の予定を整理するが、やはり施設のイベント以外何にもなく、いつもの 

溜め息を吐く。

 年を取ると月日の経つのが早いと言われるが本当だ。

 ただ私の場合そう感じるのではなく確実に……まるで特急列車の 

ごとく年を取ってしまったため心の準備が間に合わなかっただけなのだ。  


〈コン!〉〈コン!〉


「宮下さ~ん!」

 施設のスタッフがルーティーンのごとく入室し、いつもの声掛けから私の 

1日が始まる。

「おはようございます。
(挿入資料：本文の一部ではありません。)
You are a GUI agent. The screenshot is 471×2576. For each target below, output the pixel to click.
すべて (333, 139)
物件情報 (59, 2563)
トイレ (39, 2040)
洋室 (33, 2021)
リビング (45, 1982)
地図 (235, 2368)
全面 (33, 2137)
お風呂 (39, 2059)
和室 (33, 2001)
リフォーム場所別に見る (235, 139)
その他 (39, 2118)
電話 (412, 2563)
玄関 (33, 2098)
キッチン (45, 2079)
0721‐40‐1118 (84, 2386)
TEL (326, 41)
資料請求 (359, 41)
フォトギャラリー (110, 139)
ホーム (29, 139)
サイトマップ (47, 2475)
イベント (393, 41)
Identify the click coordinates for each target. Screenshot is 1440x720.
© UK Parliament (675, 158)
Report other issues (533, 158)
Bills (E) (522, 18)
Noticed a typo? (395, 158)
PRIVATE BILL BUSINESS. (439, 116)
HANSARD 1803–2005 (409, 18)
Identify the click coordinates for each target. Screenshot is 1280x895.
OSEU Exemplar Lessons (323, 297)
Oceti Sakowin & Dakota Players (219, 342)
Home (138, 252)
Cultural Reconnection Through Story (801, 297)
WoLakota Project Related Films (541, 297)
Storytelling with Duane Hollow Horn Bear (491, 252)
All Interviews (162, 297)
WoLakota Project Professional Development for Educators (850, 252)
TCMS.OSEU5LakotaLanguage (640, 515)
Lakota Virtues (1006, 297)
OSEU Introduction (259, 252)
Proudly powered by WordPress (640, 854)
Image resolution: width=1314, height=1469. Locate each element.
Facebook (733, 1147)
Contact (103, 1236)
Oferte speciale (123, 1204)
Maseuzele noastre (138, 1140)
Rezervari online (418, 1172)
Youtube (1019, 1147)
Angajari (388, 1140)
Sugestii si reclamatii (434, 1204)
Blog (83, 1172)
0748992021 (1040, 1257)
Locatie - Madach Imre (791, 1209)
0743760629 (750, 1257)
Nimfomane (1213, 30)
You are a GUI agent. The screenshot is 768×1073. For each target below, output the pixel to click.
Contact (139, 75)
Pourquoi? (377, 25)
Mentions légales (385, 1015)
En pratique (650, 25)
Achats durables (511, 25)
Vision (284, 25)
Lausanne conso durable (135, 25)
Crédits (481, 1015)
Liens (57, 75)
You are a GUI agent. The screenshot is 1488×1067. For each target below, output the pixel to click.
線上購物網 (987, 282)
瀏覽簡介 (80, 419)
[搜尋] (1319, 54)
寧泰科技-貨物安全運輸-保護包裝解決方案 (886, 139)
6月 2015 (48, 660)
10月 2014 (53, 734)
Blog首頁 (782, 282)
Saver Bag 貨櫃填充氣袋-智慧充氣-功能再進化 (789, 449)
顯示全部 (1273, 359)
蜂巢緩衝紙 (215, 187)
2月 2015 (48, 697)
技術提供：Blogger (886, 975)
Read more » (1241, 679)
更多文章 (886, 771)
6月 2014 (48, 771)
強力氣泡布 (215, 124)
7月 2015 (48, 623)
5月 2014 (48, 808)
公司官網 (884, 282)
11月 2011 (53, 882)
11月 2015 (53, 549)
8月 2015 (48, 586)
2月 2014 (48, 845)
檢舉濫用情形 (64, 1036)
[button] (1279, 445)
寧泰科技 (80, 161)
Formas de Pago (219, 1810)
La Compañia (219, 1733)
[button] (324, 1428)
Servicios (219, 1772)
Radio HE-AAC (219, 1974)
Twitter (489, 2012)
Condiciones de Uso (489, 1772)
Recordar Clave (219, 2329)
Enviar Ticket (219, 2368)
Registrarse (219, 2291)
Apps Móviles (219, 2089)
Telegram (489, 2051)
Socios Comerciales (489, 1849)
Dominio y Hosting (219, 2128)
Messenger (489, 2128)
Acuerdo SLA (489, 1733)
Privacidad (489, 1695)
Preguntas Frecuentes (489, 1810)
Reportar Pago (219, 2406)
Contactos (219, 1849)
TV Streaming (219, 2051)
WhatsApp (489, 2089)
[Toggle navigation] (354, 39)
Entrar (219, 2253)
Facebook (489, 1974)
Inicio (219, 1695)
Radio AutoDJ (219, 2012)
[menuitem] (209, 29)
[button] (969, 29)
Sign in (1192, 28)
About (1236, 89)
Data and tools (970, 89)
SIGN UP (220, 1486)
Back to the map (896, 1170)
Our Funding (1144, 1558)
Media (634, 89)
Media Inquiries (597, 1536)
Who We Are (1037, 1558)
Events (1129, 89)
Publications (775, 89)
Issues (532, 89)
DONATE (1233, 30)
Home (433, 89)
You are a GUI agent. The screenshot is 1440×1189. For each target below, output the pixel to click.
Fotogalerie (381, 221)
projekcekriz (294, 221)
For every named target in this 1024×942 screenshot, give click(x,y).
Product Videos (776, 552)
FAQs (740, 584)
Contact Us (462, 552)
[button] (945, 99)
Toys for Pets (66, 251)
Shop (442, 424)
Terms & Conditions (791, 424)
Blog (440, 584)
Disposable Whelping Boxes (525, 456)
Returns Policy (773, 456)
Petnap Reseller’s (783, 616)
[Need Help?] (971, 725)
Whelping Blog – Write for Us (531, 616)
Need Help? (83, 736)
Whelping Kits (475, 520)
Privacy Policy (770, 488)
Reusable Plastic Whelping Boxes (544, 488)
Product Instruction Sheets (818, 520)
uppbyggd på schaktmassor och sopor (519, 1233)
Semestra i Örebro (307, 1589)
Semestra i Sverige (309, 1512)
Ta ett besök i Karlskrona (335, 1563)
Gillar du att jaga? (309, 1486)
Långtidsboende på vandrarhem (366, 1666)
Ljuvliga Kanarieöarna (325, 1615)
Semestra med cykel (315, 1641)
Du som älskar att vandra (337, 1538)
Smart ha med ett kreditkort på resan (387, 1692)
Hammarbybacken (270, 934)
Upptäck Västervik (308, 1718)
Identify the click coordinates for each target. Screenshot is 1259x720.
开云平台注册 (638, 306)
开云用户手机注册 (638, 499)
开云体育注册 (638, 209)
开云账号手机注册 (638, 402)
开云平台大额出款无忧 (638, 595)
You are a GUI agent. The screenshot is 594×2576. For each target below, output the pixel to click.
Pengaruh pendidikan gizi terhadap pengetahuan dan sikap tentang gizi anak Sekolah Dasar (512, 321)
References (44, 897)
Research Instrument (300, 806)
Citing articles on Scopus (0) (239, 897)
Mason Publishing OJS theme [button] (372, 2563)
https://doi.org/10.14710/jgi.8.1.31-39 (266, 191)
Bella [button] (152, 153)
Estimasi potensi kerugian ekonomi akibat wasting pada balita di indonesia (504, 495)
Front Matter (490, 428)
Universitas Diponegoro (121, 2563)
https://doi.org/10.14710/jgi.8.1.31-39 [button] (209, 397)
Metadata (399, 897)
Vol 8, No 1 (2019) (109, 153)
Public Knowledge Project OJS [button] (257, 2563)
お変わりありませんか?」

「はい、今日も宜しくお願いします」

 スタッフの女性は笑顔で窓のカーテンを開け「今日もお天気がいいですね!

宮下さん、今日のご予定は?」との問いかけに私はいつものセリフを

返した。

「特に……」

 このフレーズにはスタッフもすっかり慣れたようでいつもならこの時点で 

会話終了となるはずが今日は少し違った。


「宮下さん、入浴の件なんですが実は介護スタッフの田中さんが担当 

から外れたので今週から新人になります」

「そうですか」

 

 スタッフが退出した後私は天井を見ながら何か無作法があったのか 

など考え込んでしまったが特に思い当たるフシはなかった。

 ただ施設には友達もなく、これといった趣味のない私は入浴介助の際

つい昔の思い出話を一方的にしゃべることがあった。

 その際、内容があまりにも荒唐無稽で真面目に話を聞いてくれて

ないと勝手に思い込み、時折不機嫌な態度をとる事があったかもしれない。 

 もしそれが原因だとすれば彼女に悪いことをしてしまった。

 実のところ私自身もあれは夢だったのかもと疑ってしまう事も。

 

 あの日私はたまたまゴーストタウンのようなシャッター街に迷い込み、  

地下を走る謎めいたループライン(環状線)につい足を踏み入れて

しまった。

 それがまさか私の人生を根底から覆す事になるとは……。